I just started a new job and have been put on a precision 530 workstation ... it has a single xeon 1.8 cpu, and a 512mb rambus pc800 ecc ram stick. I'm mainly using it with Autodesk Architectural Desktop 2007, using it's full capability of building information modelling (complex 3d architecture software).. Min. requirements for this software accd'g to AutoDesk are 3.0ghz cpu and 2gb ram. The video card in the box is plenty sufficient, but the cpu and ram are really slowing me down. We have two of these workstations (identical) for running the same application. I just purchased a 2.8ghz xeon, a voltage regulator, and two more 512mb pc800 sticks. I will be putting one 1.8ghz and the regulator into one of the boxes, and the new faster cpu in the other. So, each will have 1gb ram, one will have dual xeon 1.8cpu and the other a single 2.8. I'm sure this will make things faster... if necessary, i may upgrade both to 2gb ram.. too bad that's the max ram each can take (4x512 ea.).

As for maximizing the 530's potential;... I'm running win2k pro, have all the bios settings correct, am using 1000rpm ide drives with 8mb buffers, and here are some helpful tips:
set the display settings to 16bit color instead of 32bit.
set the pagefile to a constant size, and on each physical drive. (inital and max size should be min. 1.5x physical ram size.
have c: used only for the os, with plenty of free space left over. I set my c: partition to ntfs 20gb, and it's only used for os and system files.

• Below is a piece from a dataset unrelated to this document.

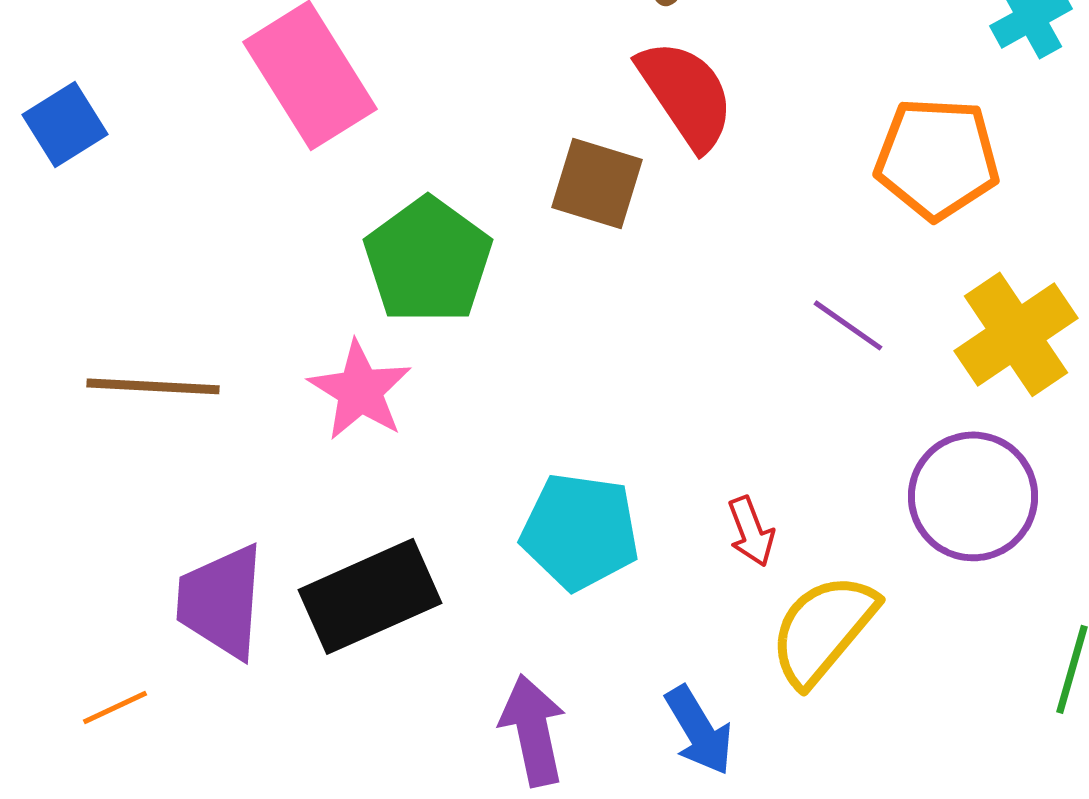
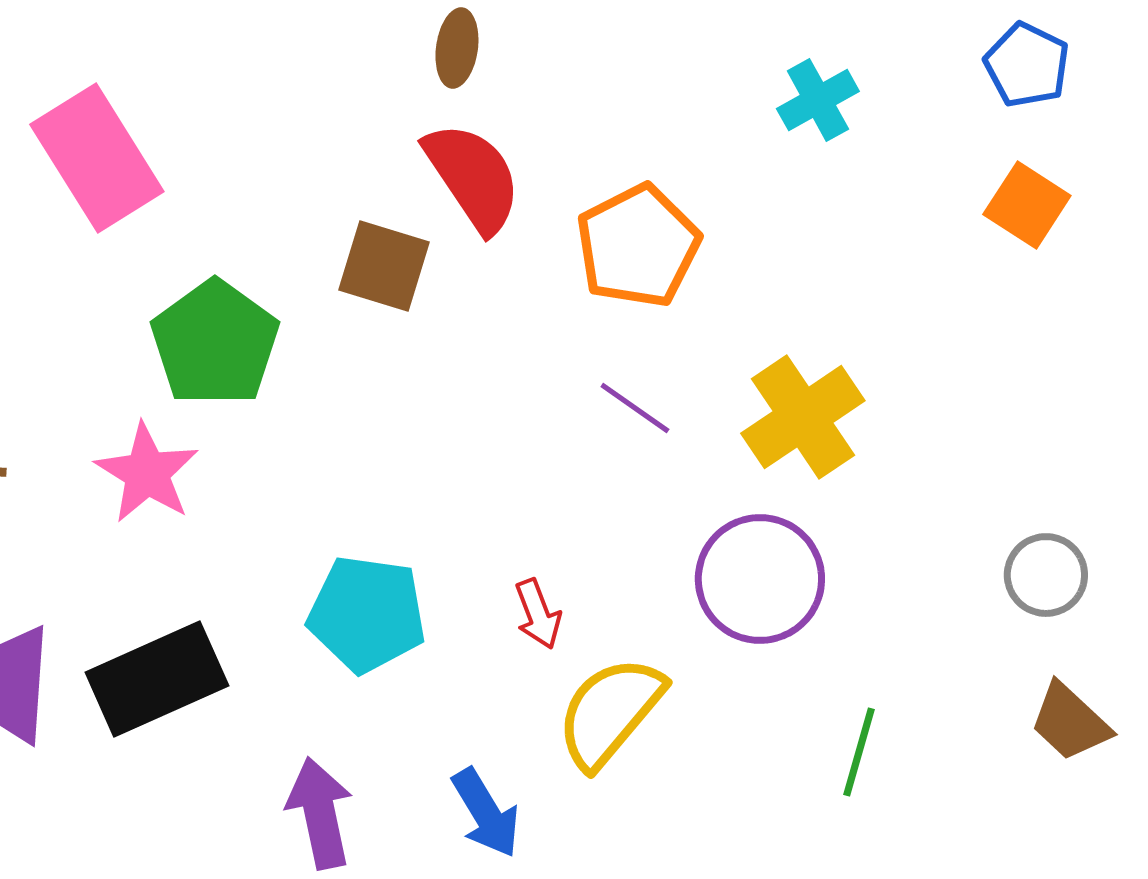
orange pentagon: (937, 158) -> (638, 246), moved, turned -30

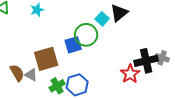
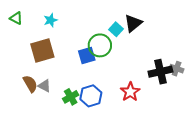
brown square: (46, 59) -> (42, 50), moved
red star: (130, 74) -> (130, 92), moved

have another physical hd for your applications. if you have only 1 drive, then have a partition for the applications.
download msconfig.exe for win2k, and use it to remove everything unnecessary from the startup que. also disable all non-essential services and items in the start-programs-startup folder.
disable microsoft auto-updates, and after all tsr's are removed, use an efficient antivirus if you're going to run one as a tsr. I highly suggest Nod32. Everything else seems to be sluggish bloatware in comparison.


hope this helps to speed you up, and good luck!